Majority of parents vote against extending the school day in Milton Keynes

They would prefer the youngsters to catch up through extra curricular activities instead

Thursday, 22nd July 2021, 2:09 pm
Updated Thursday, 22nd July 2021, 2:10 pm

Most parents do not want a compulsory extension of the school day so their children can catch up with learning they missed during the pandemic, a survey has shown.

But more than 65% of them say they would support extra-curricular activities out of school hours.

The survey was carried out by the Child Poverty Action Group and national charity Parentkind and it questioned mums, dads and carers from schools all over the country.

Many parents did not want the school day to be longer

The move followed suggestions that government ministers are considering adding an extra 30 minutes to the school day as part of a new £15 billion Covid rescue strategy to help pupils catch up.

A large majority (79%) of parents surveyed said any extension of schooling for any purpose must be optional, not compulsory, while 56% were flatly against the extension.

The opposition was strongest among parents with children at secondary school, with 63% saying they didn't like the idea, compared to 52% of parents with primary school children.

But 65% of all parents said they would welcome more out of school hours extra-curricular activities such as sport, music, art and drama.
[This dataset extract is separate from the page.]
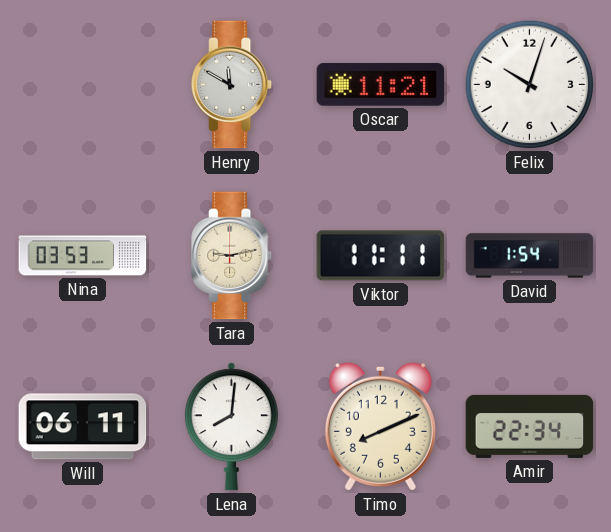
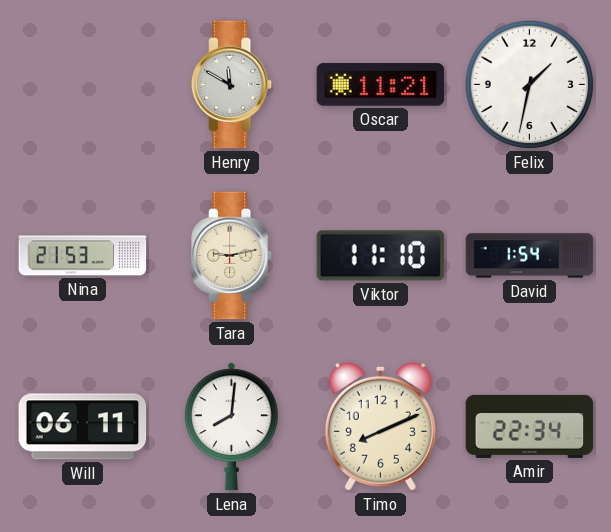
Felix: 10:03 -> 1:32
Nina: 03:53 -> 21:53
Viktor: 11:11 -> 11:10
They were especially keen to have more physical activities before or after school.

Among parents on means-tested benefits, three in five said extra-curricular provision before and after school would give their children access to opportunities that might otherwise be difficult for them to provide. Two in five said it would mean they or their partner could work or work more, while 70% said having to pay for activities would make it less likely their child could attend.

Many schools across England deliver services and activities that go beyond the core function of the school day – like breakfast clubs, homework clubs, sport and music lessons. But these are usually funded by charities and fundraising. As not every school has the money or capacity to do them, provision is patchy.

The Child Poverty Action Group (CPAG) and Parentkind are urging Government to boost its Covid-19 education recovery plan by providing schools with adequate funding to develop low or no-cost, before-and-after-school extra-curricular programmes to support pupils and families in their communities. This Autumn’s Spending Review must include dedicated funding for this purpose, the charities say.

Parentkind CEO John Jolly said: "As parents are a primary stakeholder in children's education, it's only right that policymakers take notice of their views. This past year and a half has seen the parental role in education increase dramatically, and many want it to stay that way.

"Parents are well-placed to know which education recovery options will work well for their child, and parent voice is clear on this issue. The majority want to see more extra-curricular activities that will help children's learning and the development of character and skills, but they will also provide all-important chances to socialise and have some much-needed fun.

"These opportunities are especially urgent for children from more disadvantaged families."

Head of CPAG’s Cost of the School Day programme Kate Anstey said: “Extra-curricular activities around the school day can boost children’s learning, development and well-being and help parents to work. It’s our responsibility to help children recover the ground they’ve lost to Covid-19 and to back parents trying to stay afloat. The time to invest in extending extra-curricular provision is now. To do less is to leave the life chances of the poorest children in jeopardy.”